On the other hand, the break with norms surrounding the educational goals and intellectual interests of young women of her class and upbringing is well analyzed. McCarthy portrays the impetus for her intellectuality as her early deprivation following orphanhood, which produced a craving and appreciation for the privilege of intellectual and aesthetic enjoyment. The loss of her parents, which made her something of an outsider, and the juxtaposition of her materially and spiritually impoverished childhood with her financially secure and elite adolescence also contribute to a sociological outlook which permeates her descriptive interests and analysis, finding expression in her close attention to the issue of social class and to social influence in general.
McCarthy follows the development of her critical eye through a series of personal influences, especially those of teachers. In this vein, she provides a depiction of a continuity of female intellectual tradition carried on by graduates of elite women’s colleges who taught in a network of elite secondary schools during the period.

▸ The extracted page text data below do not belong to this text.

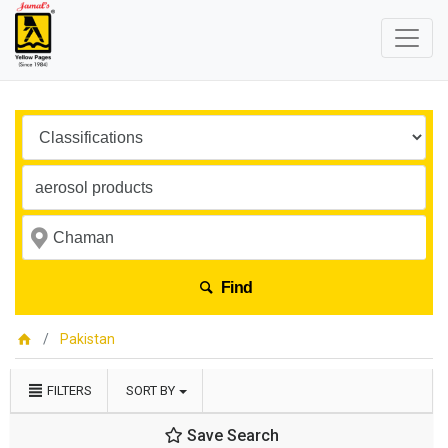
Find
Pakistan
FILTERS
SORT BY
Save Search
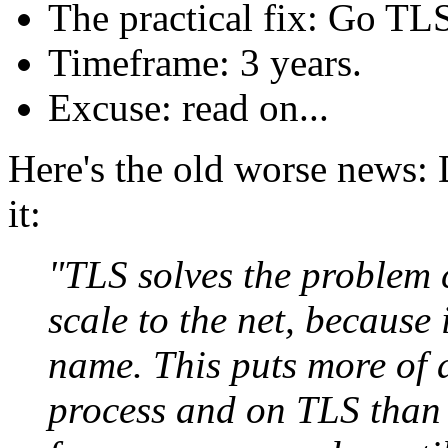
The practical fix: Go TL
Timeframe: 3 years.
Excuse: read on...
Here's the old worse news: D
it:
"TLS solves the problem 
scale to the net, because 
name. This puts more of 
process and on TLS than 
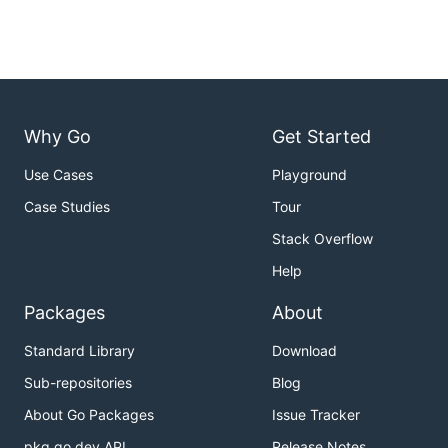
Why Go
Get Started
Use Cases
Playground
Case Studies
Tour
Stack Overflow
Help
Packages
About
Standard Library
Download
Sub-repositories
Blog
About Go Packages
Issue Tracker
pkg.go.dev API
Release Notes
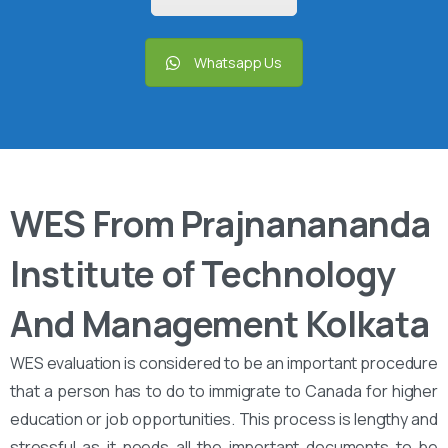
Whatsapp Us
WES From Prajnanananda
Institute of Technology
And Management Kolkata
WES evaluation is considered to be an important procedure
that a person has to do to immigrate to Canada for higher
education or job opportunities. This process is lengthy and
stressful as it needs all the important documents to be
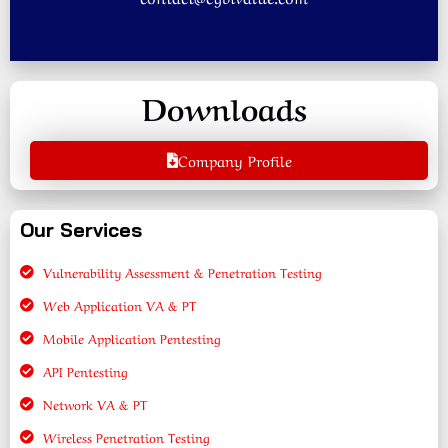
Downloads
Company Profile
Our Services
Vulnerability Assessment & Penetration Testing
Web Application VA & PT
Mobile Application Pentesting
API Pentesting
Network VA & PT
Wireless Penetration Testing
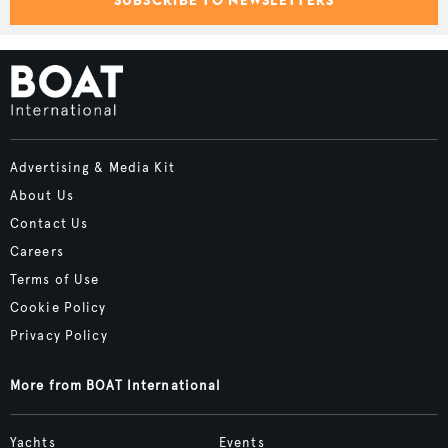
Advertising & Media Kit
About Us
Contact Us
Careers
Terms of Use
Cookie Policy
Privacy Policy
More from BOAT International
Yachts
Events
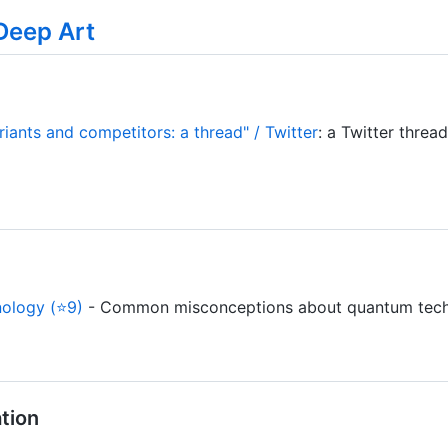
Deep Art
ants and competitors: a thread" / Twitter
: a Twitter threa
ology (⭐9)
- Common misconceptions about quantum tech
tion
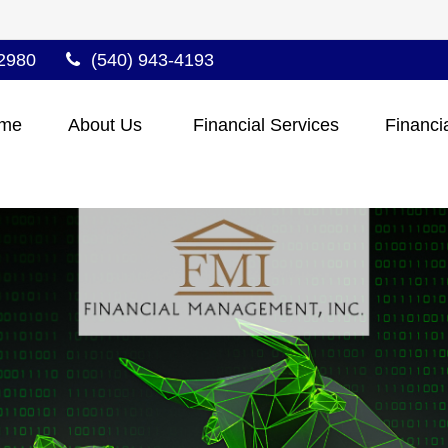
2980
(540) 943-4193
me
About Us 
Financial Services
Financi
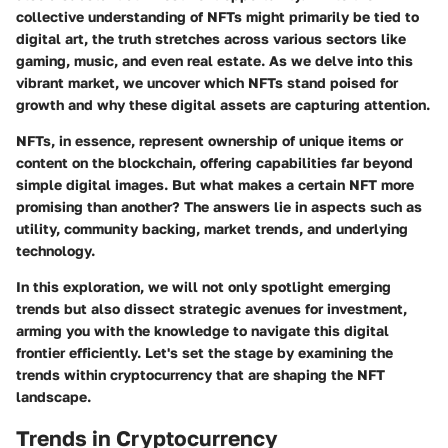
collective understanding of NFTs might primarily be tied to
digital art, the truth stretches across various sectors like
gaming, music, and even real estate. As we delve into this
vibrant market, we uncover which NFTs stand poised for
growth and why these digital assets are capturing attention.
NFTs, in essence, represent ownership of unique items or
content on the blockchain, offering capabilities far beyond
simple digital images. But what makes a certain NFT more
promising than another? The answers lie in aspects such as
utility, community backing, market trends, and underlying
technology.
In this exploration, we will not only spotlight emerging
trends but also dissect strategic avenues for investment,
arming you with the knowledge to navigate this digital
frontier efficiently. Let's set the stage by examining the
trends within cryptocurrency that are shaping the NFT
landscape.
Trends in Cryptocurrency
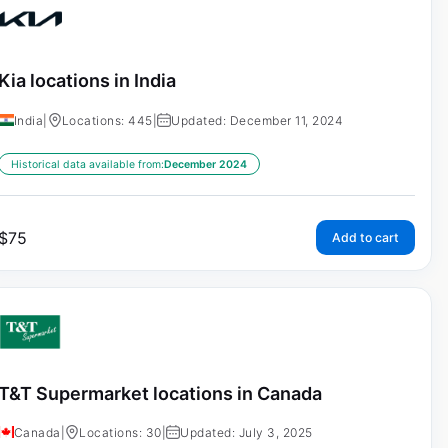
Kia locations in India
India
|
Locations: 445
|
Updated: December 11, 2024
Historical data available from:
December 2024
$
75
Add to cart
T&T Supermarket locations in Canada
Canada
|
Locations: 30
|
Updated: July 3, 2025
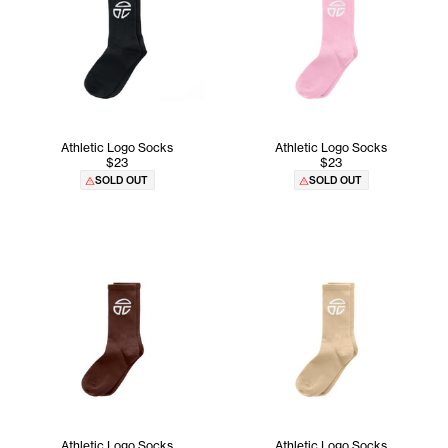
Athletic Logo Socks
Athletic Logo Socks
$23
$23
SOLD OUT
SOLD OUT
Athletic Logo Socks
Athletic Logo Socks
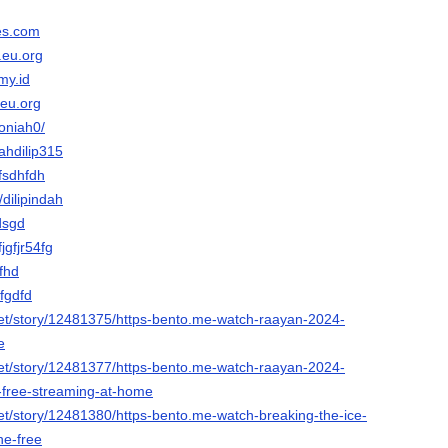
es.com
.eu.org
my.id
.eu.org
soniah0/
iahdilip315
hfsdhfdh
/dilipindah
dsgd
fjgfjr54fg
ffhd
Cfgdfd
et/story/12481375/https-bento.me-watch-raayan-2024-
e
et/story/12481377/https-bento.me-watch-raayan-2024-
r-free-streaming-at-home
et/story/12481380/https-bento.me-watch-breaking-the-ice-
ne-free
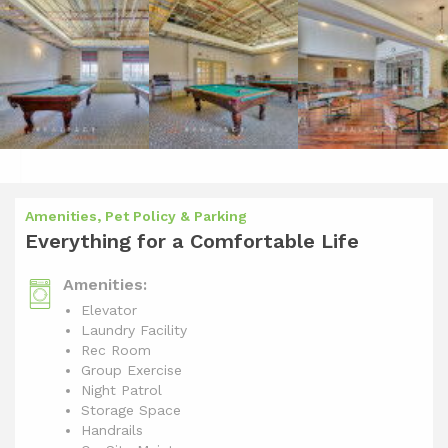
Amenities, Pet Policy & Parking
Everything for a Comfortable Life
Amenities:
Elevator
Laundry Facility
Rec Room
Group Exercise
Night Patrol
Storage Space
Handrails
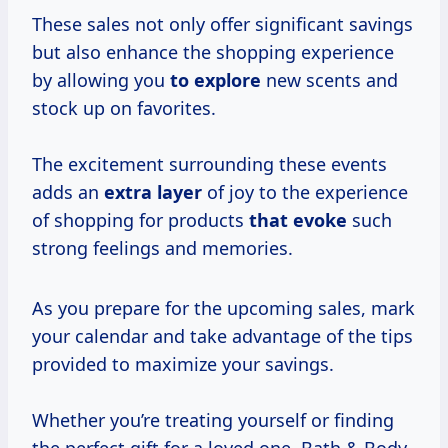
These sales not only offer significant savings
but also enhance the shopping experience
by allowing you
to explore
new scents and
stock up on favorites.
The excitement surrounding these events
adds an
extra layer
of joy to the experience
of shopping for products
that evoke
such
strong feelings and memories.
As you prepare for the upcoming sales, mark
your calendar and take advantage of the tips
provided to maximize your savings.
Whether you’re treating yourself or finding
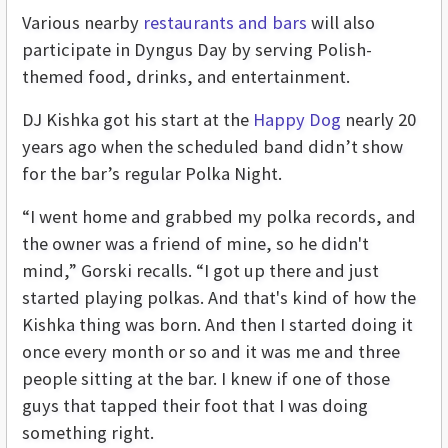
Various nearby
restaurants and bars
will also
participate in Dyngus Day by serving Polish-
themed food, drinks, and entertainment.
DJ Kishka got his start at the
Happy Dog
nearly 20
years ago when the scheduled band didn’t show
for the bar’s regular Polka Night.
“I went home and grabbed my polka records, and
the owner was a friend of mine, so he didn't
mind,” Gorski recalls. “I got up there and just
started playing polkas. And that's kind of how the
Kishka thing was born. And then I started doing it
once every month or so and it was me and three
people sitting at the bar. I knew if one of those
guys that tapped their foot that I was doing
something right.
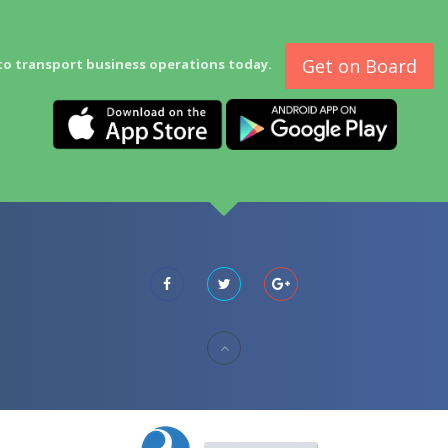
Get on Board
to transport business operations today.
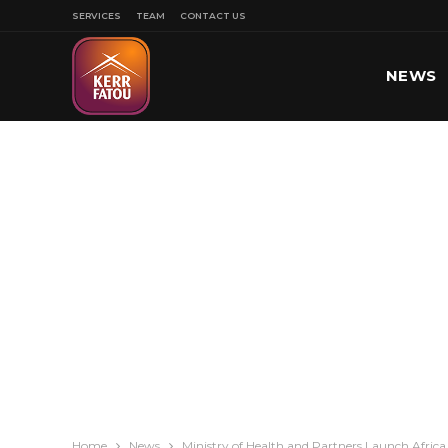
SERVICES
TEAM
CONTACT US
NEWS
SPORT
Home
News
Ministry of Health and Partners Launch Afric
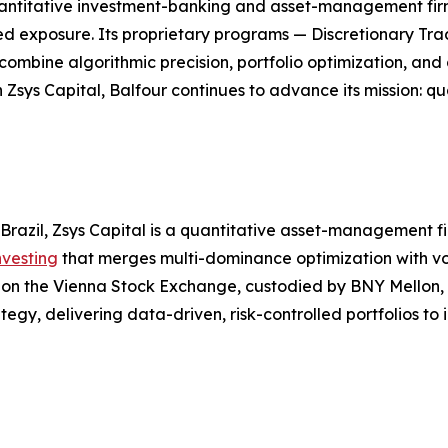
l quantitative investment-banking and asset-management f
ged exposure. Its proprietary programs — Discretionary Tra
bine algorithmic precision, portfolio optimization, and d
 Zsys Capital, Balfour continues to advance its mission: 
Brazil, Zsys Capital is a quantitative asset-management 
nvesting
that merges multi-dominance optimization with vol
ed on the Vienna Stock Exchange, custodied by BNY Mellon
tegy, delivering data-driven, risk-controlled portfolios to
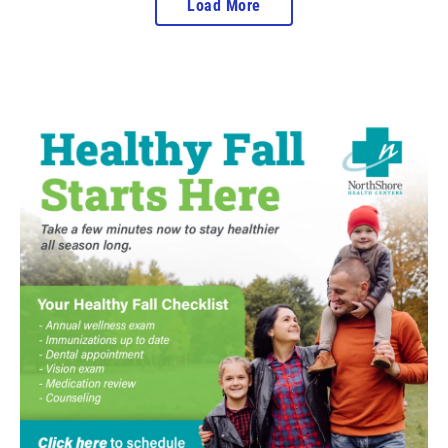
Load More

McCarthy received the National Medal for Literature, the Edward MacDowell Medal, and two Guggenheim Fellowships. She was a member of the National Institute of Arts and Letters and held the Stevenson Chair for Literature at Bard College. She was the author of novels, such as The Groves of Academe (1952) and The Group (1963); short stories; travel memoirs, such as Venice Observed (1956) and The Stones of Florence (1959); essays, such as On the Contrary: Articles of Belief (1961) and Ideas and the Novel (1980); and memoirs.
Bibliography
Bennett, Joy, and Gabriella Hochmann. Mary McCarthy: An Annotated Bibliography. New York: Garland, 1992. This bibliography contains summaries of critical responses to How I Grew at the time of its publication, as well as to McCarthy’s work as a whole.
Gelderman, Carol. Mary McCarthy: A Life. New York: St. Martin’s Press, 1988. In a well-researched biography that was written with McCarthy’s cooperation, Gelderman attempts to show how McCarthy’s public persona in her autobiographical writing does not always correspond to her life.
Grumbach, Doris. The Company She Kept. New York: Coward-McCann, 1967. This early biography analyzes McCarthy’s novel The Group, relating it to her Vassar years, and describes her studies at convent schools and at Annie Wright Seminary. Includes examples of McCarthy’s early essays written at Vassar.
McCarthy, Mary. Memories of a Catholic Girlhood. New York: Harcourt Brace Jovanovich, 1957. This earlier autobiographical work by McCarthy covers some of the same years and influences as How I Grew, with a different thematic emphasis on how the narrator of memory constructs the narration in particular ways.
McKenzie, Barbara. Mary McCarthy. New York: Twayne, 1966. McKenzie relates McCarthy’s fiction and nonfiction to autobiographical materials—for example, tying McCarthy’s choice of satire as a literary mode to possible influences from her Latin studies.